**WHAT YOU SHOULD DO:** Filter the entries down to the lines containing "pour", and copy those lines.

**Collected data:**
################

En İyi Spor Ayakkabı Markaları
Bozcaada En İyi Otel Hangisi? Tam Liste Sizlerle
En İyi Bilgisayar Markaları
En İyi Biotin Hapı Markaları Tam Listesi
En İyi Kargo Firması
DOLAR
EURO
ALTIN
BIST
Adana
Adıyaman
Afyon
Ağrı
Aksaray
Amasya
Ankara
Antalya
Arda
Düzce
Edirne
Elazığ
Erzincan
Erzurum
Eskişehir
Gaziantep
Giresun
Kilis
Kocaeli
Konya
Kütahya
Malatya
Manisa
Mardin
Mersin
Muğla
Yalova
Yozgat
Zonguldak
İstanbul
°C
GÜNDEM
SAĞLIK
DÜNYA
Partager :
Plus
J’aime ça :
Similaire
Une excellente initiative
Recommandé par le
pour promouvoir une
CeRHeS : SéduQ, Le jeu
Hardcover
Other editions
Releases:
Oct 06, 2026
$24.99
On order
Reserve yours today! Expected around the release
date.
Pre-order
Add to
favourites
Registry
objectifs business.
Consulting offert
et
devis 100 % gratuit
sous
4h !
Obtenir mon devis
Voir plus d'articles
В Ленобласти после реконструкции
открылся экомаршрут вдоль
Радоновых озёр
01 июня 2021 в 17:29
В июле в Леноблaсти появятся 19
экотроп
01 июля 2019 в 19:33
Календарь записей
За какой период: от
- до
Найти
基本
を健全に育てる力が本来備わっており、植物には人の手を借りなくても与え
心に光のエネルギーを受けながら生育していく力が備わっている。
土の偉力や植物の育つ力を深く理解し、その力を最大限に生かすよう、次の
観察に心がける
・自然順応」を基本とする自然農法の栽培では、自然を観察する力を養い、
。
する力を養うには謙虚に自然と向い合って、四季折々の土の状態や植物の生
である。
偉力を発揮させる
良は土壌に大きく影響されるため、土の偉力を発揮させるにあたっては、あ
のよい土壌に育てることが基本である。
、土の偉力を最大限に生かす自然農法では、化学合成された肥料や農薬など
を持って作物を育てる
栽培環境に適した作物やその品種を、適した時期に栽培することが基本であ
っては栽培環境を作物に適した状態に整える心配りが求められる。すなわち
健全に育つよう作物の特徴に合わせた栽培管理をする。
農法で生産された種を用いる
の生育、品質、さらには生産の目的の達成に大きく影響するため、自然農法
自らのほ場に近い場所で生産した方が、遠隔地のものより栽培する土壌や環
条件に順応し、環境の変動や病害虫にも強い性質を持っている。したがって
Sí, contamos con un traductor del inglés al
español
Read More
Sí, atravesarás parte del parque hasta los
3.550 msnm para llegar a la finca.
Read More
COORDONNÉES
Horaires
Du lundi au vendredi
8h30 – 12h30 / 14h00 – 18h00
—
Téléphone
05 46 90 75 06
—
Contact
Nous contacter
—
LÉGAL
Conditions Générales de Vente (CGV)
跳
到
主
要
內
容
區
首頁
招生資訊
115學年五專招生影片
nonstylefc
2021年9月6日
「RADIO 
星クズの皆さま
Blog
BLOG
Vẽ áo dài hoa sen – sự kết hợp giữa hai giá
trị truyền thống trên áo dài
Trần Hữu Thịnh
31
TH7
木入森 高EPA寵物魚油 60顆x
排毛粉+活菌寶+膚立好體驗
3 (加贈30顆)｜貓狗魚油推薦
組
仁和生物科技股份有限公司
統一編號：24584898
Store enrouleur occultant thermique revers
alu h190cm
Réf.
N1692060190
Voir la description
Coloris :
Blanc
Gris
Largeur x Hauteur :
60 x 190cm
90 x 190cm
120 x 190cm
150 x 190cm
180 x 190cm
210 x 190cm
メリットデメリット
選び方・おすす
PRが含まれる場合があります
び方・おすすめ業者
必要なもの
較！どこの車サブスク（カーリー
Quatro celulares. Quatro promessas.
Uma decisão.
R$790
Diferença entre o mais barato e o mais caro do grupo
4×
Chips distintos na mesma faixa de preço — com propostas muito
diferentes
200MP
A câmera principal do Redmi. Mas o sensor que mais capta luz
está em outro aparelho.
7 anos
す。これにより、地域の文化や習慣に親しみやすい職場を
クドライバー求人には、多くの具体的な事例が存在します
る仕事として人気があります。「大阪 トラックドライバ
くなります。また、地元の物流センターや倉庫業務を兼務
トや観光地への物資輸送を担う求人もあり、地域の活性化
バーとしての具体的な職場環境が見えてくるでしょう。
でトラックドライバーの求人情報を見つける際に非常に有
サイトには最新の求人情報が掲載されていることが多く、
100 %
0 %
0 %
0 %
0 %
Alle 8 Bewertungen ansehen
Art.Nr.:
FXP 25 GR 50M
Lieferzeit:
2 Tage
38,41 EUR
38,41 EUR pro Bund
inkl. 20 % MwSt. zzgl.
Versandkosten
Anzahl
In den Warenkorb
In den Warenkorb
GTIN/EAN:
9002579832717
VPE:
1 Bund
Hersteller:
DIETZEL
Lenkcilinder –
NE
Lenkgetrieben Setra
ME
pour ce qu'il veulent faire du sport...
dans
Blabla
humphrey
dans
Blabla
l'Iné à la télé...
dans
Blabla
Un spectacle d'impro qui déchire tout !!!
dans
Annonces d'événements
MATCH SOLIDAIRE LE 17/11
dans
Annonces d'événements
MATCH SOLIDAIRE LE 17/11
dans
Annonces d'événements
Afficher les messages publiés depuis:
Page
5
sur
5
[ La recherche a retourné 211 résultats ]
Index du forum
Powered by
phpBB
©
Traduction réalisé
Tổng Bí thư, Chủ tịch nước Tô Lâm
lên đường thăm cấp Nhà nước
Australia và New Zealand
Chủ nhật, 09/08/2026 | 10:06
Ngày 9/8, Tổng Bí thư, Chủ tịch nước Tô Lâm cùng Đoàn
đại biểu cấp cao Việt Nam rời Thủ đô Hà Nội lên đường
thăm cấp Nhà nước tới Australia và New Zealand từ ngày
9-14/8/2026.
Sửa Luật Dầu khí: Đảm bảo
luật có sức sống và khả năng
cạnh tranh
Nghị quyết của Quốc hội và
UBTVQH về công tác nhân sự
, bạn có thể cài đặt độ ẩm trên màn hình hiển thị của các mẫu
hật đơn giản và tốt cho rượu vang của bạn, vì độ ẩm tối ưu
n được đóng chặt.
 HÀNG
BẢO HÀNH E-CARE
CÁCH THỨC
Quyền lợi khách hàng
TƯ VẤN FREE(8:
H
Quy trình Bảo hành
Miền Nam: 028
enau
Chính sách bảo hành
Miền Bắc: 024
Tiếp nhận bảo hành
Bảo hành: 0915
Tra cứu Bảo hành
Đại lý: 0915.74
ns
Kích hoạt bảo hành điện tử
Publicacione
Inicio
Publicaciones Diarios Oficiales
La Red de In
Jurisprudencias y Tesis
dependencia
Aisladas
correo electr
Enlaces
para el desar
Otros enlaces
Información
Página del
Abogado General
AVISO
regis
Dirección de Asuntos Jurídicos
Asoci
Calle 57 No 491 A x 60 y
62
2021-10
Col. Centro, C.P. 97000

################

**WRITTEN ANSWER:**
pour promouvoir une
pour ce qu'il veulent faire du sport...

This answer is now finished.